Cinzia Banelli ne uscì all’indomani dell’omicidio Biagi, in concomitanza con una crisi al vertice dell’organizzazione, rimasta decapitata sul treno Roma-Firenze, il 2 marzo 2003. Mario Galesi morì dopo aver ucciso il sovrintendente di polizia Emanuele Petri, Nadia Lioce finì in carcere con la prospettiva dell’ergastolo.
«Proprio loro che m’imputavano uno scarso rispetto delle regole — commenta la pentita —l e avevano violate. Viaggiare nello stesso scompartimento, una sola arma, numeri di telefono da cui si poteva risalire ad altri. Ci avevano detto che erano state prese tutte le precauzioni, ma evidentemente non era così». Da quei numeri di telefono gli investigatori arrivarono anche alla casetta di Vecchiano abitata da marito e moglie con figlio in arrivo: «In non pensavo che potessero risalire a me.
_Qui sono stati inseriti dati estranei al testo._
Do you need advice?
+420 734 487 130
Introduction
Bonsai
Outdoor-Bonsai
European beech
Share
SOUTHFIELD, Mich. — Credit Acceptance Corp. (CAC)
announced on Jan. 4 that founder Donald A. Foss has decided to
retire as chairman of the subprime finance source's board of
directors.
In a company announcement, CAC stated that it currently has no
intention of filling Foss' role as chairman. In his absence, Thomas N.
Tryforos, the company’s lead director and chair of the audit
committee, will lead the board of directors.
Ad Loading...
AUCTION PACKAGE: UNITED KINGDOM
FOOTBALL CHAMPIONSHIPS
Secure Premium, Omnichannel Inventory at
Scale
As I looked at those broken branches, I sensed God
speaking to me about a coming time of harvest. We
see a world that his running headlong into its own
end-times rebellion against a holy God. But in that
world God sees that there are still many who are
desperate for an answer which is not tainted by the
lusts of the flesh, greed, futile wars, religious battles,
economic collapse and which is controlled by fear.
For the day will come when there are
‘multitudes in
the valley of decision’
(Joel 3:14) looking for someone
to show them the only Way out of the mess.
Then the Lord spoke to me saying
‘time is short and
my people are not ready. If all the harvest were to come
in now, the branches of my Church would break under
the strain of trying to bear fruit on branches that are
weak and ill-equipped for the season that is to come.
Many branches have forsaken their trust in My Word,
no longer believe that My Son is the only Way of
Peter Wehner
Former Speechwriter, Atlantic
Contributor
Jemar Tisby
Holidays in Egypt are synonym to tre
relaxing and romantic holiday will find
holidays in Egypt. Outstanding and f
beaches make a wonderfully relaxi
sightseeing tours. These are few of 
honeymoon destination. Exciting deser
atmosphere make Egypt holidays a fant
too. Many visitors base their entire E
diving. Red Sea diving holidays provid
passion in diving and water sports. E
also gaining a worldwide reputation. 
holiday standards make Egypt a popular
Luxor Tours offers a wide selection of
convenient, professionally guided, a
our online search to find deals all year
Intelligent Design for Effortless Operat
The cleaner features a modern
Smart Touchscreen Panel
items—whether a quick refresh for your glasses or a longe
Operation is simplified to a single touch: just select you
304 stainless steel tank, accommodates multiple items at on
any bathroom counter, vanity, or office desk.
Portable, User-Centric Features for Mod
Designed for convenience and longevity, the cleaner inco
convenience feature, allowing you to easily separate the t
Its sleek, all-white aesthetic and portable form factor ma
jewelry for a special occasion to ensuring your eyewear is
Non avevo una storia politica alle spalle, ormai ero fuori dalle Br sia nella realtà che mentalmente. Tanto da decidere di mettere al mondo un figlio».Mauna notte, il campanello della villetta suonò. Andò a rispondere il marito di Cinzia. «Disse che era la polizia, capii subito tutto».

IL PENTIMENTO

In carcere, la strada verso la collaborazione è stata lunga e tortuosa. Al primo tentativo l’aspirante pentita ha provato a chiamarsi fuori dagli omicidi. «Stupidamente» ha detto davanti ai giudici. E adesso spiega: «Non è facile accusarsi di essere un’assassina davanti ai propri familiari. Temevo l’ergastolo ma al tempo stesso di proteggere l’organizzazione. Così mi sono decisa a dire tutto, anche di quei due delitti». E in famiglia come l’hanno presa? «Hanno scelto di restarmi vicini. Tutti. Anche mio padre, vecchio militante del pci, che se avesse saputo qualcosa prima mi avrebbe denunciato. Mi hanno detto che a loro non dovevo rendere conto, "è con la vedova del professor Biagi che devi parlare"».
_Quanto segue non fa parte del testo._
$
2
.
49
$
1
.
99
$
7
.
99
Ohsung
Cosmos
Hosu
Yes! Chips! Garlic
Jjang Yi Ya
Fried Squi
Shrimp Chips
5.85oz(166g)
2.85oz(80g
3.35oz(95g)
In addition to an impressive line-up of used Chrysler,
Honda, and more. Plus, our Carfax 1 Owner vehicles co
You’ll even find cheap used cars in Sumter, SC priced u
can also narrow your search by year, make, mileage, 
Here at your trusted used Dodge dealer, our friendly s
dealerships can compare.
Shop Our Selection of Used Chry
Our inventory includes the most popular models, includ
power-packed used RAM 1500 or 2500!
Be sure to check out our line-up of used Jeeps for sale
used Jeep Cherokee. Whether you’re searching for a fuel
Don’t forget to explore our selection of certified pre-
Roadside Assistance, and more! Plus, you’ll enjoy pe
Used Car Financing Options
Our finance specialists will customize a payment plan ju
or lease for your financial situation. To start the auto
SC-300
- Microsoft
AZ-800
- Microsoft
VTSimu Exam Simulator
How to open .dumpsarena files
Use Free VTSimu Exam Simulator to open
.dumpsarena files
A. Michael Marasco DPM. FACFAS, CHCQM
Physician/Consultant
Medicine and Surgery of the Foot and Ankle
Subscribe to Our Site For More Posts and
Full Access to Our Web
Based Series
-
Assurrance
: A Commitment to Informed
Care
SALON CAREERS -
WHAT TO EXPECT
Alle mogli di Marco Biagi e Massimo D’Antona, Cinzia Banelli ha scritto due lettere, consegnate in busta chiusa tramite gli avvocati. La notizia è venuta fuori durante il processo di Bologna e le due vedove hanno mostrato di non aver gradito. Oggi la donna che ha aiutato a uccidere i loro mariti dice: «Per quanto poco possano valere, io ritenevo dovute quelle scuse e non intendevo farle diventare pubbliche. Ovviamente loro hanno tutto il diritto di rifiutarle e non ho alcun titolo per invadere ancora la loro vita. Purtroppo non posso ripagare nulla».
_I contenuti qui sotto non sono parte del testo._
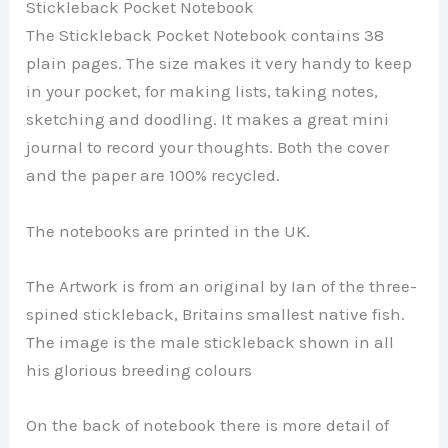
Stickleback Pocket Notebook
The Stickleback Pocket Notebook contains 38
plain pages. The size makes it very handy to keep
in your pocket, for making lists, taking notes,
sketching and doodling. It makes a great mini
journal to record your thoughts. Both the cover
and the paper are 100% recycled.
The notebooks are printed in the UK.
The Artwork is from an original by Ian of the three-
spined stickleback, Britains smallest native fish.
The image is the male stickleback shown in all
his glorious breeding colours
On the back of notebook there is more detail of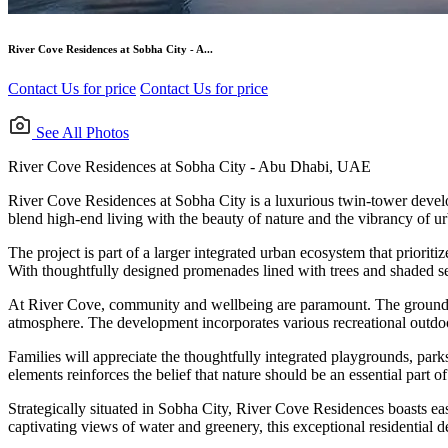
River Cove Residences at Sobha City - A...
Contact Us for price
Contact Us for price
See All Photos
River Cove Residences at Sobha City - Abu Dhabi, UAE
River Cove Residences at Sobha City is a luxurious twin-tower devel
blend high-end living with the beauty of nature and the vibrancy of u
The project is part of a larger integrated urban ecosystem that priorit
With thoughtfully designed promenades lined with trees and shaded sea
At River Cove, community and wellbeing are paramount. The ground level
atmosphere. The development incorporates various recreational outdoor
Families will appreciate the thoughtfully integrated playgrounds, pa
elements reinforces the belief that nature should be an essential part o
Strategically situated in Sobha City, River Cove Residences boasts e
captivating views of water and greenery, this exceptional residential d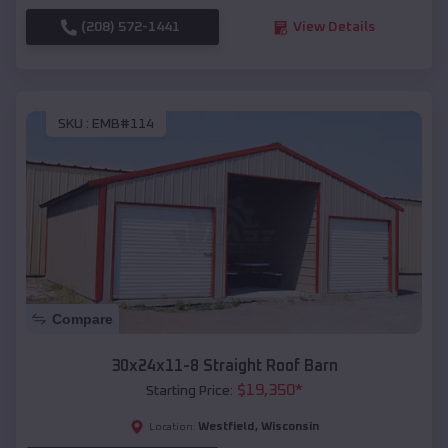
(208) 572-1441
View Details
SKU :
EMB#114
Compare
30x24x11-8 Straight Roof Barn
$
19,350
*
Starting Price:
Westfield
,
Wisconsin
Location: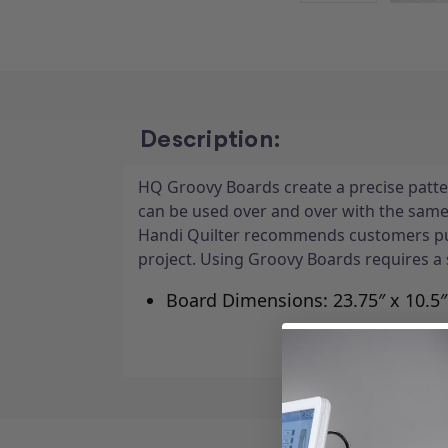
Description:
HQ Groovy Boards create a precise patter
can be used over and over with the same 
Handi Quilter recommends customers pur
project. Using Groovy Boards requires a 
Board Dimensions: 23.75″ x 10.5″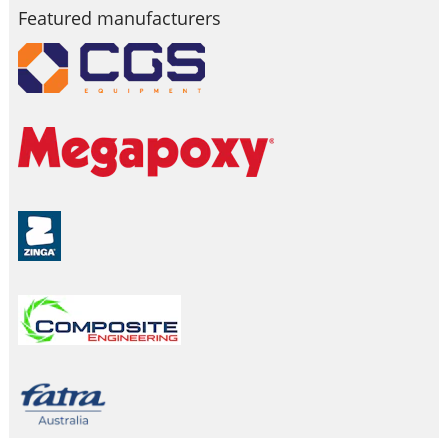
Featured manufacturers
La scelta della collaborazione è soprattutto per dare un futuro al bambino: «Durante la mia detenzione una agente penitenziaria captò una conversazione tra Lioce e Morandi. Lui non voleva credere che avessi deciso di collaborare e diceva che doveva essere a causa di mio figlio; lei replicò che sbagliavo, perché un giorno mio figlio mi avrebbe chiesto conto del mio tradimento. Vorrei dirle che la sua profezia non mi spaventa affatto, sono pronta a spiegargli che si può sbagliare e imparare dai propri errori, che cambiare idea può essere anche indice volontà riparatrice e risarcitoria. Piuttosto mi terrorizzava l’idea di dover dire a mio figlio che l’avevo abbandonato per coerenza e fedeltà a un’idea nella quale non credevo neanche più, che apparteneva a pochi e che seminava morte. Capisco che questi sentimenti possano sembrare un retaggio borghese, ma io li trovo solo profondamente umani e mi basta».